Newborns with Weissenbacher-Zweymüller syndrome are smaller than normal because the bones of the arms and legs are unusually short. The bones of the thighs and upper arms are shaped weights, and vertebrae can also be abnormally. Loss of hearing high pitched occurs in some cases. For its part, the distinctive facial features include bulging eyes, a small nose and directed upwards with a flat bridge, a small lower jaw and, in some cases, cleft palate.
This process is due to mutations in the gene COL11A2 (collagen type XI alpha 2), located on the short arm of chromosome 6 (6p21.3). This gene encodes a component of type XI collagen, called pro-alpha2 chain (XI). Type XI collagen adds structure and strength to the connective tissues of the body that support the muscles, joints, organs and skin. Type XI collagen is normally found in cartilage that makes up much of the skeleton in early development. Collagen type XI is also part of the vitreous, the inner ear and nucleus pulposus. Collagen type XI to form, pro-alpha2 chain (XI) is combined with two collagen chains, pro-alpha1 (XI) and pro-alpha1 (II) to form a procollagen molecule. These procollagen molecules are processed by enzymes in the cell. Once processed, the procollagen molecules out of the cell and arranged in long thin fibrils which are bonded together in the spaces around the cells. The crosslinks result in the formation of collagen fibers XI very strong mature type. XI collagen type also helps maintain separation and diameter of the fibrils of type II collagen. The type II collagen is an important component of the eye and mature cartilage tissue. The size and arrangement of collagen fibrils type II are essential for the normal structure of these tissues.
It has identified at least one mutation in the gene COL11A2 people with Weissenbacher-Zweymüller syndrome. This mutation replaces the amino acid glycine for glutamic acid amino acid at position 955 in pro-alpha2 chain (XI) (Gly955Glu).
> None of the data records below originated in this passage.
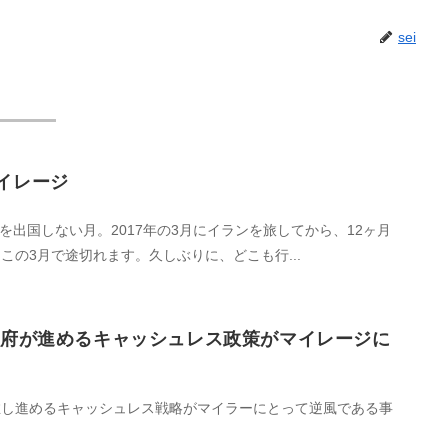
sei
イレージ
本を出国しない月。2017年の3月にイランを旅してから、12ヶ月
この3月で途切れます。久しぶりに、どこも行...
政府が進めるキャッシュレス政策がマイレージに
推し進めるキャッシュレス戦略がマイラーにとって逆風である事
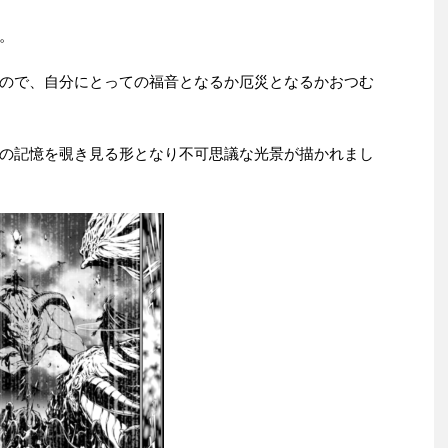
。
ので、自分にとっての福音となるか厄災となるかおつむ
の記憶を覗き見る形となり不可思議な光景が描かれまし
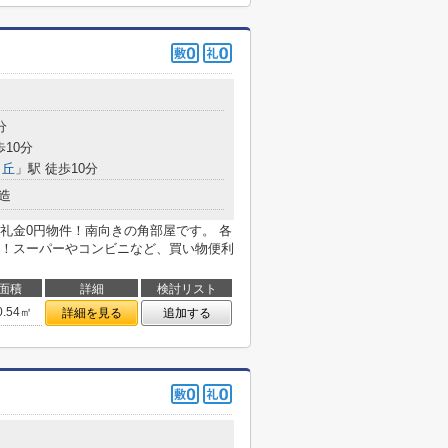
目
分
歩10分
ヶ丘
」駅 徒歩10分
造
礼金0円物件！南向きの角部屋です。 各
！スーパーやコンビニなど、買い物便利
面積
詳細
検討リスト
0.54㎡
詳細を見る
追加する
目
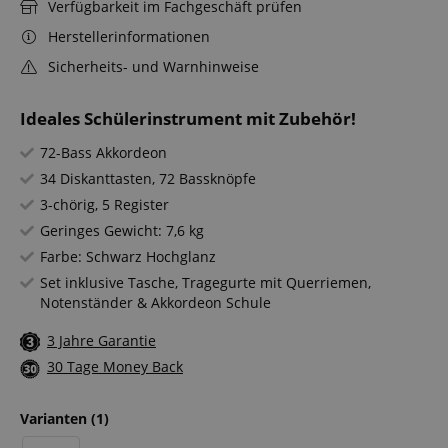
Verfügbarkeit im Fachgeschäft prüfen
Herstellerinformationen
Sicherheits- und Warnhinweise
Ideales Schülerinstrument mit Zubehör!
72-Bass Akkordeon
34 Diskanttasten, 72 Bassknöpfe
3-chörig, 5 Register
Geringes Gewicht: 7,6 kg
Farbe: Schwarz Hochglanz
Set inklusive Tasche, Tragegurte mit Querriemen,
Notenständer & Akkordeon Schule
3 Jahre Garantie
30 Tage Money Back
Varianten
(1)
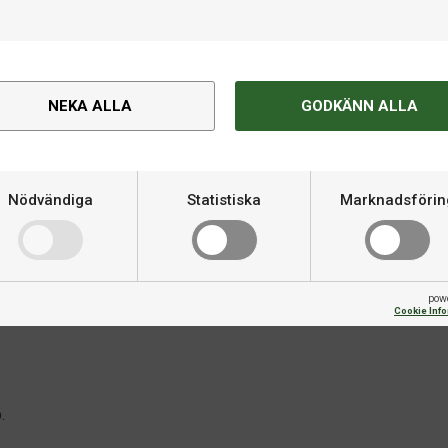
NEKA ALLA
GODKÄNN ALLA
Om produkten
re som vill utveckla sina
Nödvändiga
Statistiska
Marknadsförin
Varumärke
bekvämt grepp och ITTF-godkänt
r perfekt för offensiva spelare
Kategori
nder sig av Touch Carbon-teknik
olfibrerna ökar stabiliteten i
pow
Cookie Inf
et kraft, känsla och kontroll.
.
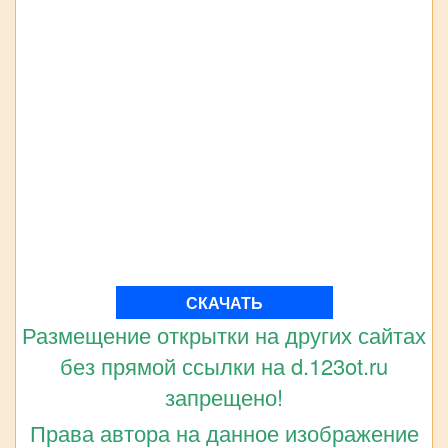
СКАЧАТЬ
Размещение открытки на других сайтах
без прямой ссылки на d.123ot.ru
запрещено!
Права автора на данное изображение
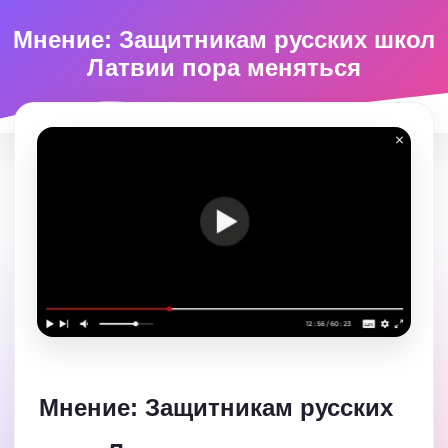
Мнение: Защитникам русских школ
Латвии пора меняться
Мнение: Защитникам русских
This mutation prevents the collagen molecules are assembled correctly, interrupting structure type XI collagen. These changes in type XI collagen result in signs and symptoms of Weissenbacher-Zweymüller syndrome, including short stature, distinctive facial features and sometimes hearing loss.
Syndrome Weissenbacher-Zweymüller is inherited as an autosomal dominant, which means that a copy of the altered gene in each cell is sufficient to express the disease. Most cases are due to new mutations in the gene that occur during the formation of reproductive cells or early embryonic development. These cases occur in people with no history of disease in your family.
Tests in IVAMI: in IVAMI perform detection of mutations associated with Weissenbacher-Zweymüller syndrome by complete PCR amplification of the exons of COL11A2 gene, and subsequent sequencing.
Samples recommended: EDTA blood collected for separation of blood leukocytes, or impregnated sample card with dried blood (IVAMI may mail the card to deposit the blood sample).